Голос начальника выплыл из монотонного гула в ушах:

- Признайтесь, вы больны?

Сток поморщился, - ничуть.

- Странно… вы внезапно бледнеете, как блудница-малолетка, забеременевшая вне закона, перед объяснением с разгневанными родителями.

Сток желал одного: примчаться к дому, выспросить у дежурной, не долбило ли сегодня в предрассветные часы желтое чудище грунт перед домом.

- Мне кажется, - заметил начальник, - вы здесь и… одновременно где-то еще, у вас раздвоение, а может, и растроение личности…

- Расчетверение, распятерение… - с готовностью поддержал Сток.

Начальник поправил треугольник синего платка, торчащего из нагрудного кармана:

- Не печальтесь! Раздвоение, или расчетверение, или расшестерение, как вы изволили выразиться, штука не такая скверная, как раз это и означает, что вы не кукла. Куклам не свойственно раздвоение личности, и в этом их существенное отличие от думающих существ.

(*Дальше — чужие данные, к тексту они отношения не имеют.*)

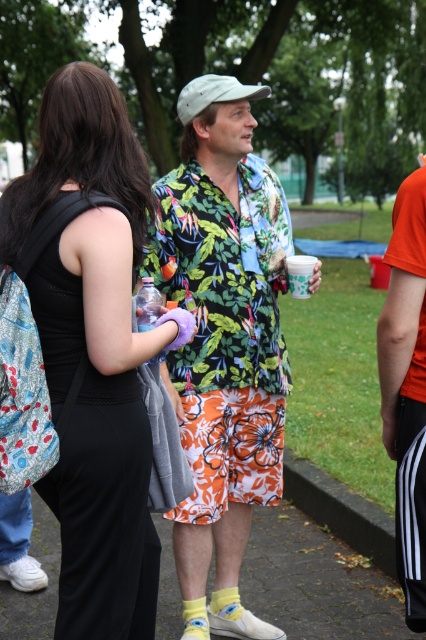 Question: Observing the image, what is the correct spatial positioning of black fabric dress at center in reference to floral print shirt at center?

Choices:
 (A) right
 (B) left

Answer: (B)

Question: Which point appears farthest from the camera in this image?

Choices:
 (A) (186, 115)
 (B) (169, 360)
 (C) (54, 109)

Answer: (A)

Question: Which of the following is the closest to the observer?

Choices:
 (A) (186, 124)
 (B) (75, 248)

Answer: (B)

Question: Which object is closer to the camera taking this photo?

Choices:
 (A) black fabric dress at center
 (B) light gray fabric baseball cap at upper center

Answer: (A)

Question: Does black fabric dress at center have a lesser width compared to floral print shirt at center?

Choices:
 (A) yes
 (B) no

Answer: (A)

Question: Does black fabric dress at center appear on the left side of floral print shirt at center?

Что вы понимаете в куклах? Откуда вам знать, мучает ли их раздвоенность? И как ведут себя куклы по ночам в постелях одиноких мужчин?

Сток поднялся. Начальник оторвал массивный зад от кресла, приветливо махнул сотруднику открытой ладонью.

Сток стремительно выбежал к лифту, спустился в гараж, сунул в прорезь стального рта карточку идентификации; массивные створки расползлись в стороны: "ланча" ждала хозяина. Сток нырнул в кресло, откинулся на подголовник, вобрал запах трубочного табака и ринулся к дому, нарушая правила обычной водительской учтивости - на одном из перекрестков не пропустил старушку в белых кудряшках и, удаляясь, заметил, как согбенная дама недоуменно вглядывается в машину наглеца.

Смоляные завитки пуэрториканки сквозь остекление конторки холла казались смазанными жиром, волосы, тяжелые и блестящие, обрамляли свежее личико с признаками порока и следами только вчера окончившегося детства.

- Добрый день. - Сочные губы зашевелились, будто лепестки, смоченные дождем.

Сток кивнул.

- Вы дежурили сегодня ночью?

Искорки заплясали в ее крапчатых глазах. Сток сжался: ему дали понять, что его слова истолкованы как заход, как возможное желание пригласить вполне доступное создание к себе.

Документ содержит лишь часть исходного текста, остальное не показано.